In his report, Mr Skilling looked at the performance of countries including Ireland, New Zealand, Norway, Sweden, Finland, Hong Kong and Switzerland, where GDP per capita was measured at £60,000 – more than double the Scottish figure.

He said there was “no single specific policy model” for a successful small country, but insisted he was generally optimistic about their prospects in the global economy.

However, he argued the intensity of competition was increasing, while the “unusually supportive environment” for small, open economies after the Second World War was becoming more challenging under the influence of Donald Trump and China.

Mr Skilling also warned an independent Scotland would need to “think hard” about issues such as income tax.

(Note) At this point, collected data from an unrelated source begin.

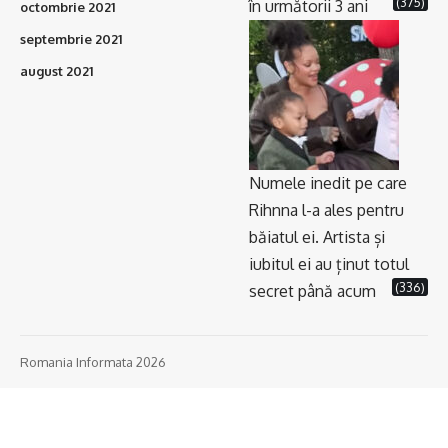
(375)
în următorii 3 ani
octombrie 2021
septembrie 2021
august 2021
Numele inedit pe care
Rihnna l-a ales pentru
băiatul ei. Artista și
iubitul ei au ținut totul
(336)
secret până acum
Romania Informata 2026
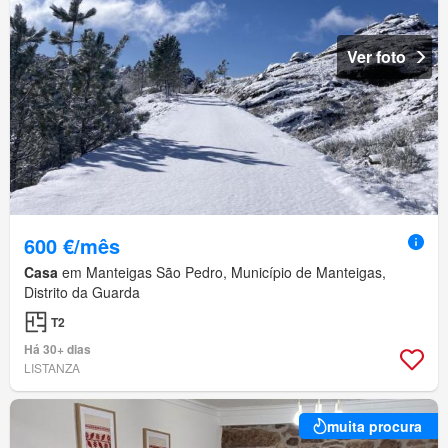
Ver foto
600 €/mês
Casa
em Manteigas São Pedro, Município de Manteigas,
Distrito da Guarda
T2
Há 30+ dias
LISTANZA
muita procura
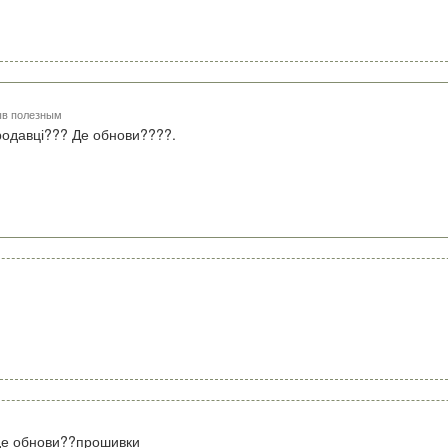
ыв полезным
продавці??? Де обнови????.
де обнови??прошивки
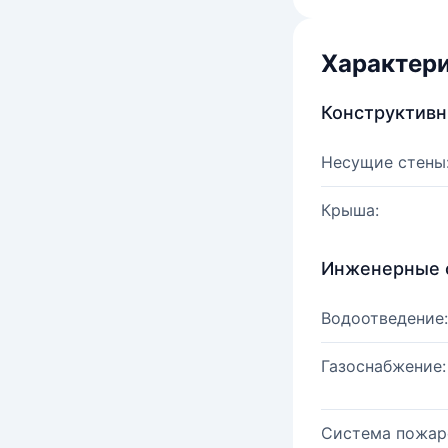
Характер
Конструктив
Несущие стены
Крыша:
Инженерные 
Водоотведение:
Газоснабжение:
Система пожар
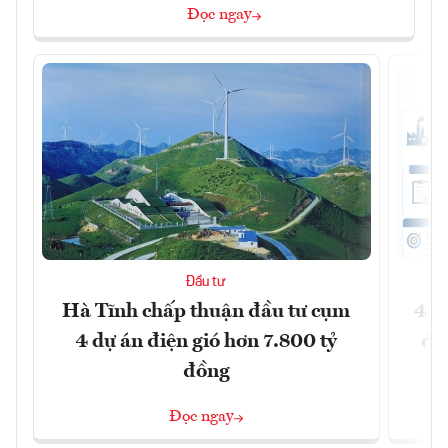
Đọc ngay
Đầu tư
Hà Tĩnh chấp thuận đầu tư cụm
41 
4 dự án điện gió hơn 7.800 tỷ
đồ
đồng
Đọc ngay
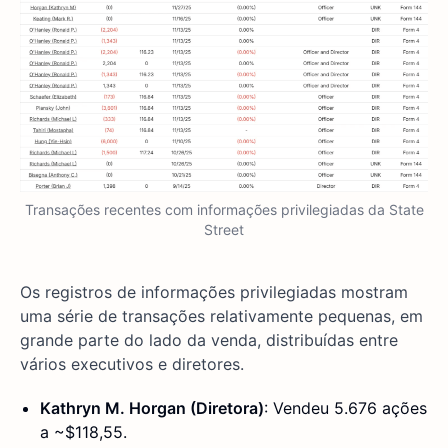
Transações recentes com informações privilegiadas da State
Street
Os registros de informações privilegiadas mostram
uma série de transações relativamente pequenas, em
grande parte do lado da venda, distribuídas entre
vários executivos e diretores.
Kathryn M. Horgan (Diretora)
: Vendeu 5.676 ações
a ~$118,55.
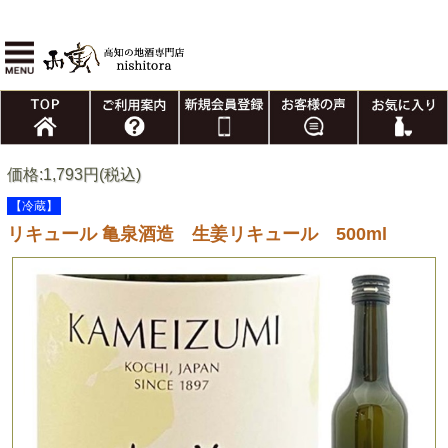
価格:1,793円(税込)
【冷蔵】
リキュール 亀泉酒造 生姜リキュール 500ml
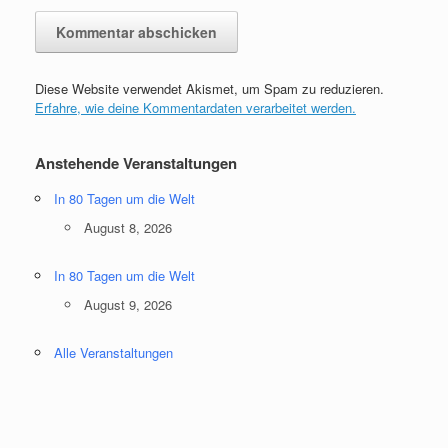
Diese Website verwendet Akismet, um Spam zu reduzieren.
Erfahre, wie deine Kommentardaten verarbeitet werden.
Anstehende Veranstaltungen
In 80 Tagen um die Welt
August 8, 2026
In 80 Tagen um die Welt
August 9, 2026
Alle Veranstaltungen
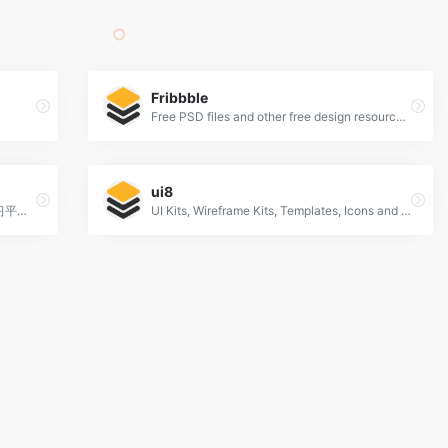
Fribbble
Free PSD files and other free design resources by Dribbblers.
ui8
图形交互与界面设计交流、作品展示、学习平台。
UI Kits, Wireframe Kits, Templates, Icons and More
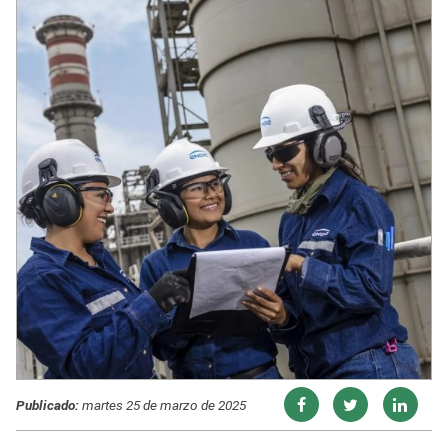
Publicado:
martes 25 de marzo de 2025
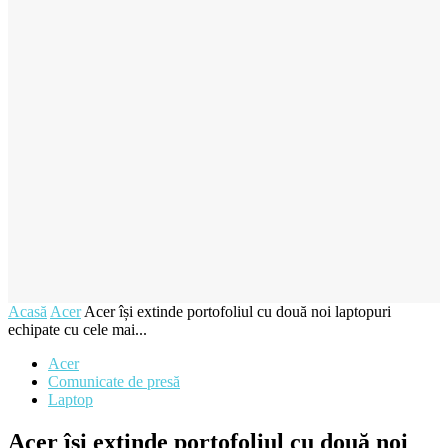
Acasă
Acer
Acer își extinde portofoliul cu două noi laptopuri
echipate cu cele mai...
Acer
Comunicate de presă
Laptop
Acer își extinde portofoliul cu două noi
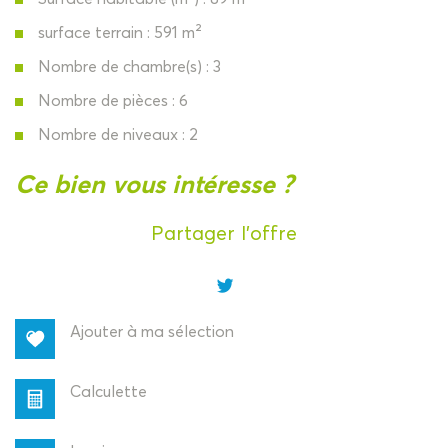
surface terrain : 591 m²
Nombre de chambre(s) : 3
Nombre de pièces : 6
Nombre de niveaux : 2
la ville de les ancizes-comps
ce bien vous intéresse ?
(63770)
Partager l'offre
+
−
Ajouter à ma sélection
Calculette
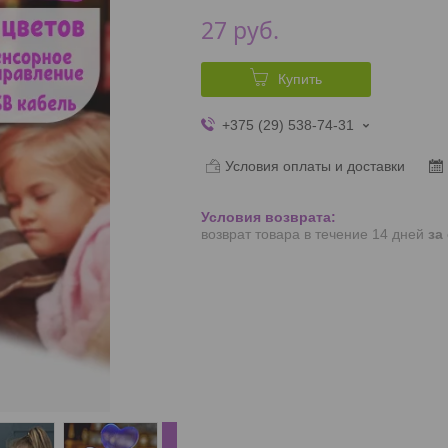
27
руб.
Купить
+375 (29) 538-74-31
Условия оплаты и доставки
возврат товара в течение 14 дней
за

He said: “You need to think hard about the competitive impact in terms of how attractive Scotland is to firms and to people.”

He added: “There’s no magic tax rate above which you're in trouble and below which you’re fine, but I do think it’s one of the elements that plays to competitiveness.

“So if you’re raising the tax rate – obviously it increases the cost structure, [and] you need to have a degree of confidence that you have other things going on that are going to make that feasible and sustainable.”

READ MORE: Scotland’s economy 'lags other small countries'

Changes introduced this year mean more than one million Scots pay higher income tax than those earning the same elsewhere in the UK.

Mr Skilling’s analysis comes after the SNP’s new independence blueprint recommended keeping the pound for ten years while limiting public spending to reduce Scotland’s deficit.

His report was written for Reform Scotland and part-funded by the Scottish Policy Foundation.